Project Details
Physical Limnology of Ponds
Applicant
Professor Dr. Andreas Lorke
Subject Area
Hydrogeology, Hydrology, Limnology, Urban Water Management, Water Chemistry, Integrated Water Resources Management
Term
since 2025
Project identifier
Deutsche Forschungsgemeinschaft (DFG) - Project number 558095911
Small lentic (“stagnant”) aquatic ecosystems, often referred to as ponds, make up the majority of the world’s lakes by number. They play a critical role in global biogeochemical cycling and are hotspots of biodiversity. The high microbial activity and biodiversity in ponds are challenged by extreme environmental variability, including significant diel changes in temperature, which can pose severe challenges to the survival of organisms. This thermal dynamics interacts closely with prevailing hydrodynamic conditions, which control the transport of heat as well as of solutes and organisms, and affect their exposure to light and trophic interactions. While flow regimes and thermal stratification have been extensively studied in larger lakes, and reservoirs, surprisingly little is known about the physical conditions in ponds, including the temporal dynamics and spatial variability of temperature and flow velocity, and their dependence on geographic and climatic drivers.
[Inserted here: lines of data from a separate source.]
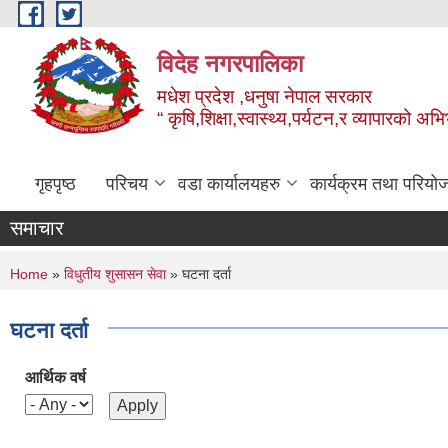
Skip to main content
विदेह नगरपालिका
मधेश प्रदेश ,धनुषा नेपाल सरकार
“ कृषि,शिक्षा,स्वास्थ्य,पर्यटन,र व्यापारको अभ
गृहपृष्ठ
परिचय
वडा कार्यालयहरु
कार्यक्रम तथा परियो
समाचार
You are here
Home
»
विधुतीय शुसासन सेवा
» घटना दर्ता
घटना दर्ता
आर्थिक वर्ष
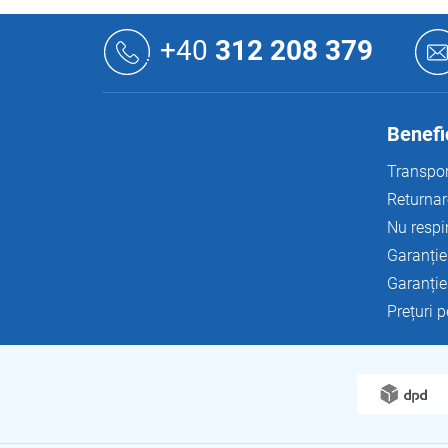
S
u
+40
312 208 379
b
s
o
l
Benefic
Transpor
Returnar
Nu respi
Garanție
Garanție
Prețuri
Unlike lakes and reservoirs, flows in ponds are expected to be predominantly driven by horizontal density gradients caused by differential heating and cooling. These gradients can arise from partial shading of the ponds, varying water depth, vegetation, and bed properties. This project aims to improve the mechanistic understanding of physical processes in ponds by investigating the spatial and temporal dynamics of water temperature and its role in the generation of density-driven flows and mixing from diel to seasonal time scales. To overcome existing limitations in spatially distributed measurements of temperature and flow velocity in ponds, we will develop specialized low-costs instrumentation. By performing and analyzing unprecedented measurements in ponds and in experimental pond mesocosms, we will develop a mechanistic framework to describe the magnitudes of spatial and temporal variations of temperature and resulting flow velocity as a function of large-scale and site-specific drivers. This framework extends existing approaches for assessing stratification and mixing dynamics in larger lakes by considering convective flows in addition to wind-driven mechanisms. The project is expected to yield novel quantitative insights into the physical processes in pond ecosystems. The derived relationships can support physical habitat characterization in ecological assessments, inform biogeochemical models, and guide the design of constructed ponds.